The Nacon Revolution X Pro controller is a $110 / £100 gamepad that boasts an impressive amount of customization options and stellar audio support that could easily ensure it stands out as not only one of the best PC controllers for gaming but also one of the best Xbox controllers you can get your hands on at this price point, too.
This new controller clearly shares some of the design traits of the Nacon's previous flagship console and PC gamepads but does the Revolution X Pro controller do enough to dethrone them?
Nacon Revolution X Pro Controller review: features
The Nacon Revolution X Pro controller comes with a few physical customization options that help it stand out from its contemporaries. These include physical weights for the grips, replaceable thumbstick heads, and a set of metal shafts to loosen or restrict the movement of your analog sticks.
Looking closer at the controller itself, however, and you will notice features that wouldn't be out of place on other esports-centric gamepads. There is a dedicated button for changing profiles, of which four are stored at any one time, as well as two large programmable buttons on the back of the unit, which can be dialed in to do anything you would want them to.
On the audio front, Dolby Atmos is baked into the Nacon Revolution X Pro Controller's software and it works as you might expect, though there are admittedly few options to drastically alter the soundscapes through the 3.5mm jack. The most that you can do is shift around the EQ settings, but I genuinely found that it sounded very similar through all the wired headphones and headsets I ran through it.
The software, unfortunately, still isn't perfect. You can download the Revolution X application from either the Windows Store on PC or the online storefront on your Xbox Series X console. Through the application, you can create your own custom controller profile (or edit existing ones) but there isn't much of a discernible difference that can be felt between the four options. I'll be honest, too, the vague descriptors such as 'FPS', 'Stealth' and 'Action' didn't seem to alter very much at all.
Nacon Revolution X Pro Controller review: design
With one obvious exception, the Nacon Revolution X Pro Controller looks very similar to the standard Xbox Wireless Controller. It's hard to miss the prominent RGB light ring that surrounds the right analog stick, and there's no accounting for taste, but I think it lends an aura of interest and novelty to what would otherwise be a fairly by-the-numbers gamepad. There's an almost military-style, angular feel to the controller with its deliberate carved lines that run underneath the left analog stick and the face buttons; it's very subtle, but it looks cool.
Similarly nuanced is the rubber patterned grip that adorns the back of the gamepad. Unlike some controllers which can get slippery in the hand, this texture ensures that you've got a good handle on the unit at all times. Really though, I'm just glad that the Nacon Revolution X Pro controller wasn't wrapped in a glossy black finish; no one wants a lubricious fingerprint magnet.

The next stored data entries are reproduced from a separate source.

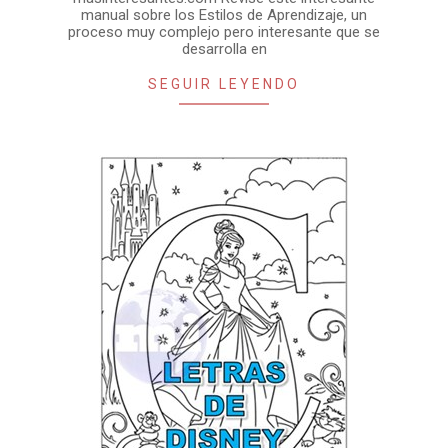
manual sobre los Estilos de Aprendizaje, un
21
proceso muy complejo pero interesante que se
desarrolla en
SEGUIR LEYENDO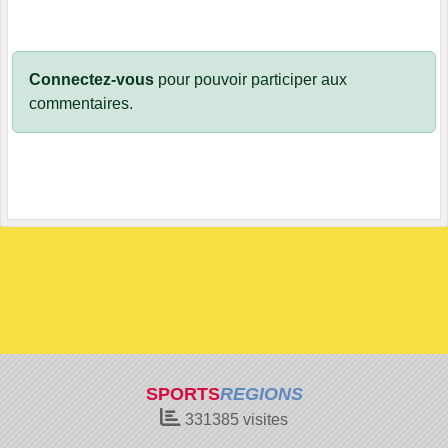
Connectez-vous
pour pouvoir participer aux
commentaires.
SPORTS
REGIONS
331385
visites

Nacon Revolution X Pro Controller review: performance
Now, all the extra bells and whistles in the world would mean nothing if the controller itself wasn't pleasant to use, and thankfully, the Nacon Revolution X Pro controller - it's one of the best gamepads that I've had my hands on in recent memory. I found that there was a decent amount of weight to it in the hands, with the face buttons, bumpers, and triggers providing a satisfying amount of feedback without being either spongey or too clicky - a delicate middle ground.
In terms of switching profiles and remapping the buttons on the back goes, it all worked as intended, and I was swapping between different modes - that had been configured in software - as quickly as I would like.
It should be noted that, unlike the Revolution Unlimited Pro, the Nacon Revolution X Pro isn't wireless. Having a physical tethered connection to your system of choice goes a long way to eliminate the likes of input lag and latency issues which are particularly pressing when playing competitively, sure, but I would have liked the option to sync up via Bluetooth (or 2.4GHz wireless) for the sake of convenience.
One thing that received criticism on older Nacon Revolution controllers is the D-pad, but I found that the directional buttons on the Nacon Revolution X Pro controller were responsive and tactile when I put it through its paces in Mortal Kombat 11, Tekken 7, Sonic Mania, and pretty much anything else I trialed that required a digital input.
After a few minutes of playing around with the weights and the stick shafts, I quickly found a setup that worked for me: the 16g set in each grip and the thinnest washer I could find to allow for the greatest degree of movement. I quickly put this configuration through its paces in Max Payne 3 in free-aim (soft-lock turned off completely) and was able to reliably score headsets in both full-speed gameplay and bullet time, so I had the desired amount of accuracy and precision needed.
Nacon Revolution X Pro Controller review: should you buy it?
I'm comfortable recommending the Nacon Revolution X Pro controller for both Xbox Series X users and PC gamers. If you've been after a controller which offers customizability options for a cheaper price than that of the Xbox Elite Series 2 controller, then you're likely to be very happy with what the Nacon Revolution X Pro Controller does. It feels and looks just as good as you would expect from an esports gamepad and doesn't skimp on any features to maintain its competitive asking price.